Du porche et d’autres voix

Photo Estudios Revolución

Le premier point à l’ordre du jour du deuxième Plenum du Comité central a porté sur la mise en œuvre des accords issus du 8e Congrès du Parti communiste de Cuba, défini en tant que rencontre de l’unité et de la continuité, tenu du 16 au 19 avril de cette année.

Roberto Morales Ojeda, membre du Bureau politique et secrétaire à l’organisation et à la politique des cadres, a fait une déclaration sur le développement de l’économie nationale, ainsi que sur la lutte pour la paix et la fermeté idéologique, comme les missions principales de l’Organisation à l’avant-garde dans la conjoncture actuelle.

Après de longs mois de travail ardu, il faut souligner la capacité de résistance de notre peuple, sous la direction sereine et ferme de la direction du pays. Et cela a été le point de départ qui a donné lieu à plusieurs réflexions sur le travail du Parti dans les territoires, sur la défense du travail politique à la base, sur l’échange permanent avec les jeunes, et sur l’optimisation de chaque enseignement du travail dans les quartiers.
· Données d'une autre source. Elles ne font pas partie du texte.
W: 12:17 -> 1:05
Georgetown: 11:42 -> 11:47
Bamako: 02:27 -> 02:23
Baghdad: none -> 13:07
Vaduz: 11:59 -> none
À propos de l’inclusion et de l’agrégation, Yuniasky Crespo Vaquero, membre du Bureau provincial du Parti de La Havane, a souligné la valeur des modes de communication pour le travail politique; et cela, a-t-il dit, doit être entrepris par les médias traditionnels, à partir des réseaux virtuels, et aussi dans les échanges face à face. «S’il y a plus de vie intérieure, a-t-il souligné en référence au parti communiste et à son pouvoir de rayonner, il y aura plus de vie extérieure».
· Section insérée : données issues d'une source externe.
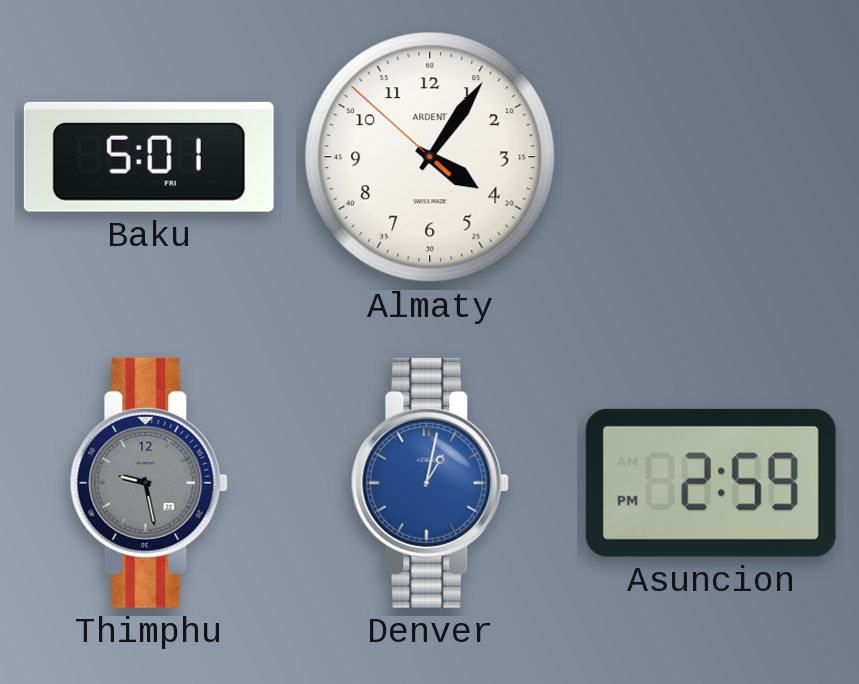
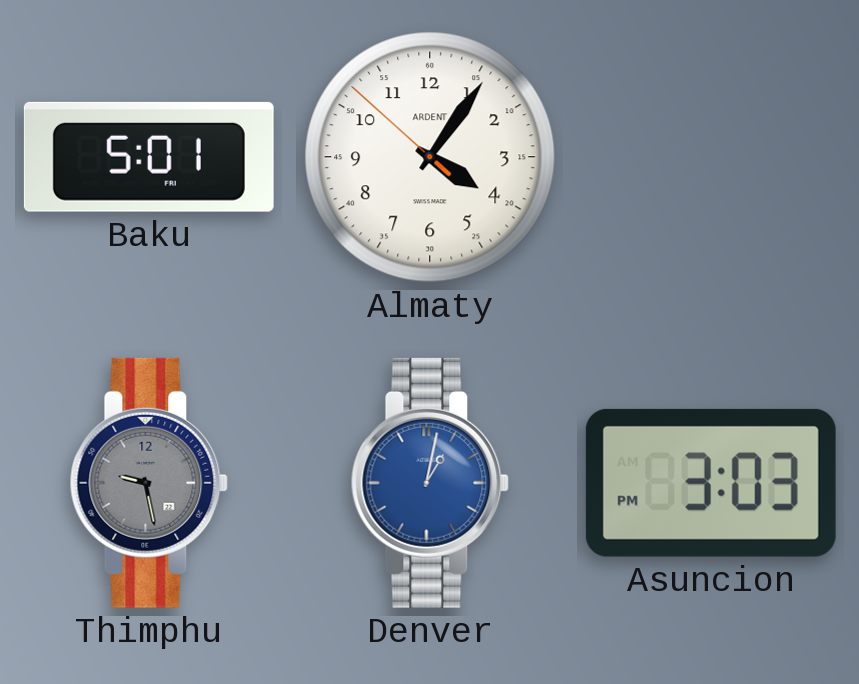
Asuncion: 2:59 -> 3:03
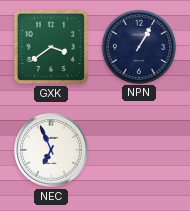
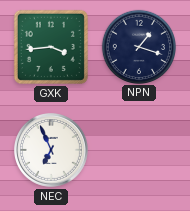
GXK: 3:39 -> 3:44
NPN: 1:05 -> 1:18
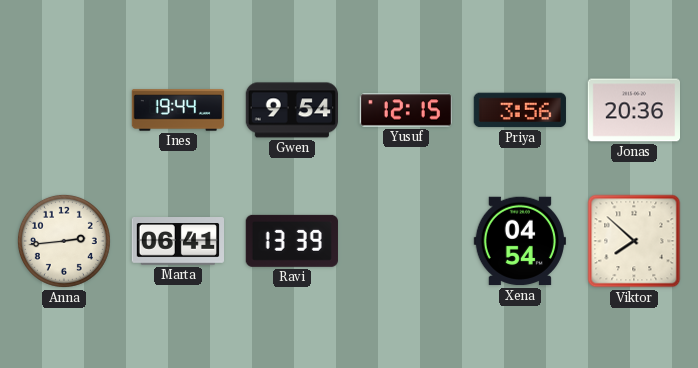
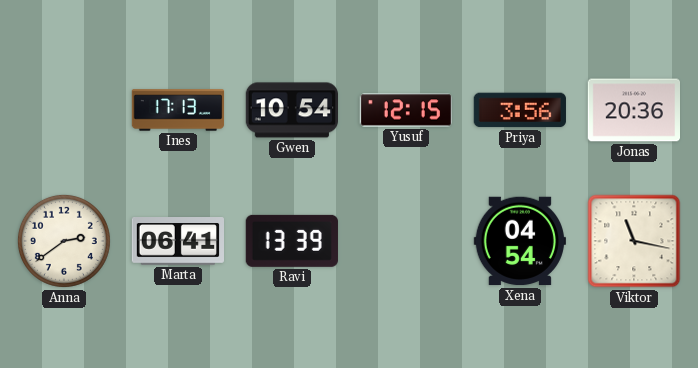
Ines: 19:44 -> 17:13
Gwen: 9:54 -> 10:54
Anna: 2:44 -> 2:39
Viktor: 7:52 -> 11:17
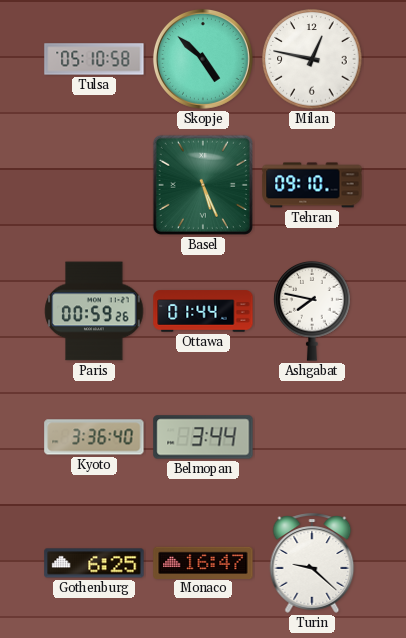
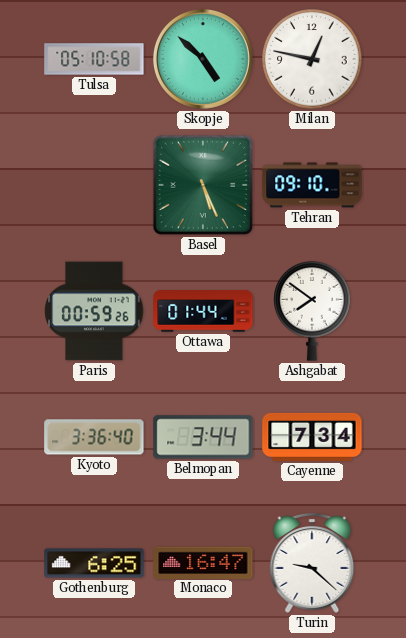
Ashgabat: 7:47 -> 7:51
Cayenne: none -> 7:34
«Nous vivons toujours à l’heure du 8e congrès du PCC; on a travaillé sans relâche. Il y a une articulation de tout ce qui a été proposé au Congrès, comme ce qui a été apporté au peuple et le peuple vit, il y a un grand exercice populaire dirigé par le Parti », a déclaré la vice-présidente ministre, Inés Maria Chapman Waugh.

Ces temps de pandémie ont mis en évidence les nombreuses potentialités et réserves de résistance et de création de Cuba. Cet état d’esprit a été commun dans toutes les interventions, d’où est venue l’inquiétude militante, à laquelle le Président Diaz-Canel a fait référence, et qu’à un certain moment la directrice du journal Granma, Yailin Orta Rivera, a partagée avec les participants : «Que reste-t-il à faire aux militants?» a déclaré la journaliste en faisant clairement allusion à la manière dont tout ce qui a été conçu a le défi de pénétrer au plus profond du peuple, et de se traduire en avantages concrets.

«Ce qui a été présenté au Plenum est le début, a souligné Morales Ojeda, en demandant comment nous obtenons une plus grande efficacité dans les idées, concepts et directives du Parti». Et à cette idée, il en a ajouté d’autres : il dépendra de nos propres efforts de chercher des solutions aux problèmes qui nous limitent ; il faudra bannir le formalisme dans les analyses du Parti ; l’exemplarité et le bien-être sont les meilleures façons de travailler depuis le militantisme ; Et il est difficile que quelqu’un, ou une quelconque machine froide des guerres binaires, l’emporte sur nos « émotions », sur nos « sentiments ».